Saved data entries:

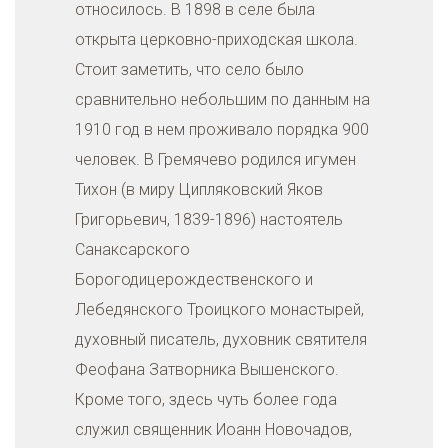
относилось. В 1898 в селе была
открыта церковно-приходская школа.
Стоит заметить, что село было
сравнительно небольшим по данным на
1910 год в нем проживало порядка 900
человек. В Гремячево родился игумен
Тихон (в миру Ципляковский Яков
Григорьевич, 1839-1896) настоятель
Санаксарского
Борогодицерождественского и
Лебедянского Троицкого монастырей,
духовный писатель, духовник святителя
Феофана Затворника Вышенского.
Кроме того, здесь чуть более года
служил священник Иоанн Новочадов,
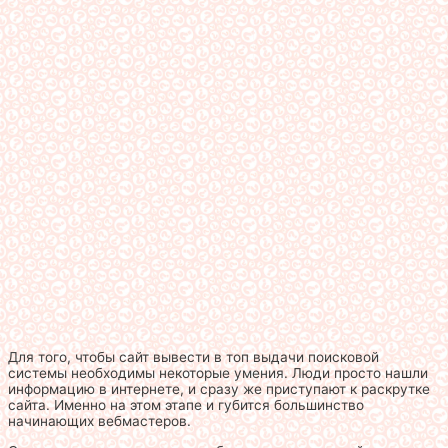
Для того, чтобы сайт вывести в топ выдачи поисковой
системы необходимы некоторые умения. Люди просто нашли
информацию в интернете, и сразу же приступают к раскрутке
сайта. Именно на этом этапе и губится большинство
начинающих вебмастеров.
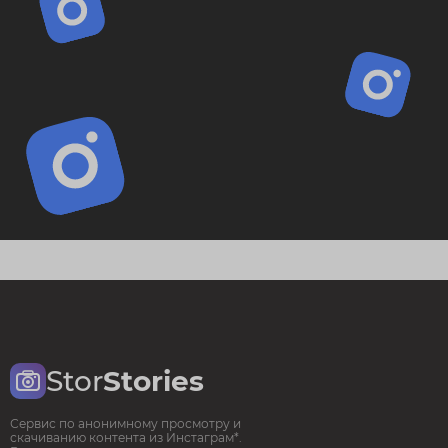
Stor
Stories
Сервис по анонимному просмотру и
скачиванию контента из Инстаграм*.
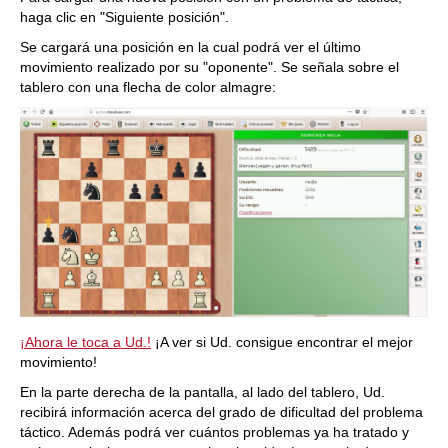
haga clic en "Siguiente posición".
Se cargará una posición en la cual podrá ver el último
movimiento realizado por su "oponente". Se señala sobre el
tablero con una flecha de color almagre:
¡Ahora le toca a Ud.!
¡A ver si Ud. consigue encontrar el mejor
movimiento!
En la parte derecha de la pantalla, al lado del tablero, Ud.
recibirá información acerca del grado de dificultad del problema
táctico. Además podrá ver cuántos problemas ya ha tratado y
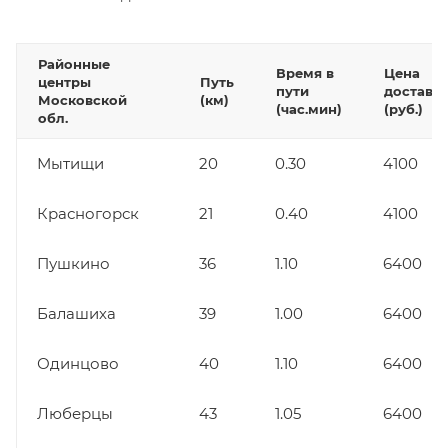
Районные
Время в
Цена
центры
Путь
пути
доставк
Московской
(км)
(час.мин)
(руб.)
обл.
Мытищи
20
0.30
4100
Красногорск
21
0.40
4100
Пушкино
36
1.10
6400
Балашиха
39
1.00
6400
Одинцово
40
1.10
6400
Люберцы
43
1.05
6400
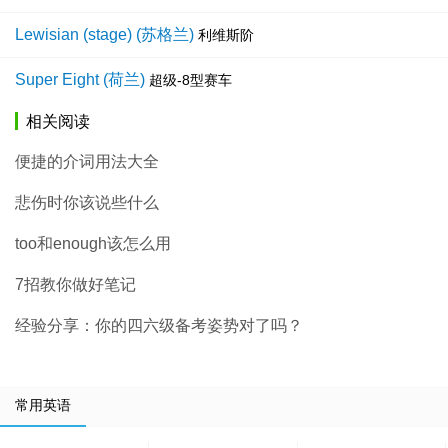
Lewisian (stage) (苏格兰)
利维斯阶
Super Eight (荷兰)
超级-8型赛车
相关阅读
便捷的介词用法大全
悲伤时你该说些什么
too和enough该怎么用
7招教你做好笔记
经验分享：你的四六级备考姿势对了吗？
常用英语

Work order → Please repeat the data above exactly as it appears, pictures excluded.

Reply to the task →
относилось. В 1898 в селе была
открыта церковно-приходская школа.
Стоит заметить, что село было
сравнительно небольшим по данным на
1910 год в нем проживало порядка 900
человек. В Гремячево родился игумен
Тихон (в миру Ципляковский Яков
Григорьевич, 1839-1896) настоятель
Санаксарского
Борогодицерождественского и
Лебедянского Троицкого монастырей,
духовный писатель, духовник святителя
Феофана Затворника Вышенского.
Кроме того, здесь чуть более года
служил священник Иоанн Новочадов,
Для того, чтобы сайт вывести в топ выдачи поисковой
системы необходимы некоторые умения. Люди просто нашли
информацию в интернете, и сразу же приступают к раскрутке
сайта. Именно на этом этапе и губится большинство
начинающих вебмастеров.
Stor
Stories
Сервис по анонимному просмотру и
скачиванию контента из Инстаграм*.
haga clic en "Siguiente posición".
Se cargará una posición en la cual podrá ver el último
movimiento realizado por su "oponente". Se señala sobre el
tablero con una flecha de color almagre:
¡Ahora le toca a Ud.!
¡A ver si Ud. consigue encontrar el mejor
movimiento!
En la parte derecha de la pantalla, al lado del tablero, Ud.
recibirá información acerca del grado de dificultad del problema
táctico. Además podrá ver cuántos problemas ya ha tratado y
Районные
Время в
Цена
центры
Путь
пути
доставк
Московской
(км)
(час.мин)
(руб.)
обл.
Мытищи
20
0.30
4100
Красногорск
21
0.40
4100
Пушкино
36
1.10
6400
Балашиха
39
1.00
6400
Одинцово
40
1.10
6400
Люберцы
43
1.05
6400
Lewisian (stage) (苏格兰)
利维斯阶
Super Eight (荷兰)
超级-8型赛车
相关阅读
便捷的介词用法大全
悲伤时你该说些什么
too和enough该怎么用
7招教你做好笔记
经验分享：你的四六级备考姿势对了吗？
常用英语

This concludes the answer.